But after winning the state's 10th casino license, many in the town believe that Des Plaines has finally hit the jackpot.
"I think it's great. Create a lot of revenue for businesses here, for the town itself," restaurant owner Oscar Torres said on Monday night.
Des Plaines Mayor Tony Arredia agreed, adding: "I just left a restaurant where a couple of people said, 'Mayor, does that mean we don't have to pay any higher property taxes?' I said, 'it could mean that, it could mean that.'"
The city of Des Plaines expects to collect $9 million a year from the new casino.
The 1200 position casino will go up, along with a hotel and restaurant, at what is now an empty office complex, just a couple of blocks away from Rosemont on River Road just north of Devon Avenue.

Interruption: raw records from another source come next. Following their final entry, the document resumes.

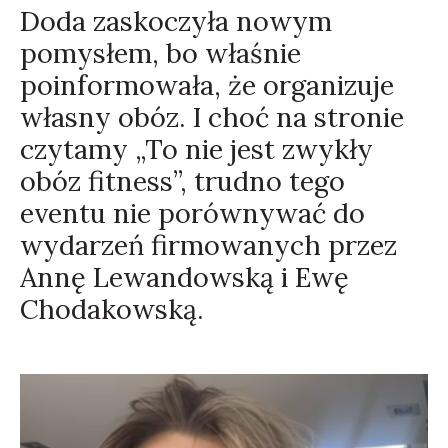
Doda zaskoczyła nowym
pomysłem, bo właśnie
poinformowała, że organizuje
własny obóz. I choć na stronie
czytamy „To nie jest zwykły
obóz fitness”, trudno tego
eventu nie porównywać do
wydarzeń firmowanych przez
Annę Lewandowską i Ewę
Chodakowską.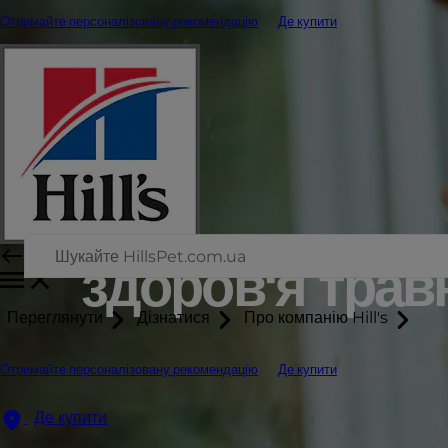
Отримайте персоналізовану рекомендацію
Де купити
здоров'я трав
Переглянути
Дізнатися
Про компанію Hill's
Отримайте персоналізовану рекомендацію
Де купити
Де купити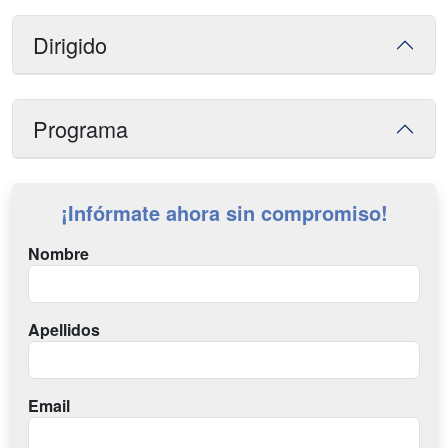
Dirigido
Programa
¡Infórmate ahora sin compromiso!
Nombre
Apellidos
Email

The Illinois Gaming Board selected Des Plaines on Monday even though its bid was the lowest of the final three.
Waukegan's bidder offered $225 million.
Rosemont's bidder offered $435 million upfront.
But it was Rosemont's reputation - and that of its late mayor, Donald Stephens - that did it in, even though Stevens went to his grave denying any links to organized crime.

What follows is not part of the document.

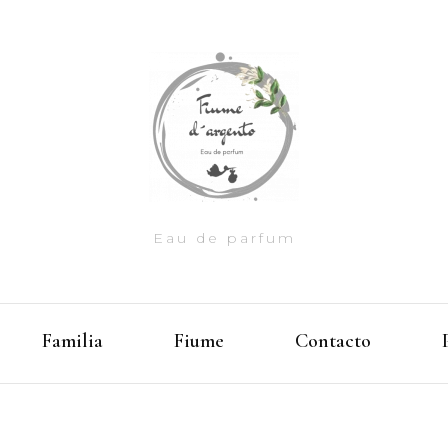
Eau de parfum
Familia
Fiume
Contacto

"Rosemont is tainted by reputation," said Illinois Gaming Board Member Charles Gardner.
The casino in Elgin is just 25 miles away from the Des Plaines location. And on Monday night, Elgin's Mayor, Ed Schock, called the Gaming Board's decision "bizarre." He says it will cannibalize revenue from riverboats in Elgin and Aurora.
But ask the people of Des Plaines, and most of them are feeling a little lucky.
Ill. Gaming Board awards casino to Des Plaines
The Illinois Gaming Board voted 3-to-1 to award the northwest suburb the state's 10th casino license on Monday.
The license has been in legal limbo for years. Des Plaines, Rosemont and Waukegan were the three finalists. Rosemont's bid, which promised the state hundreds of millions dollars more than any of the others, was undone by its reputation. The village did not get a single vote.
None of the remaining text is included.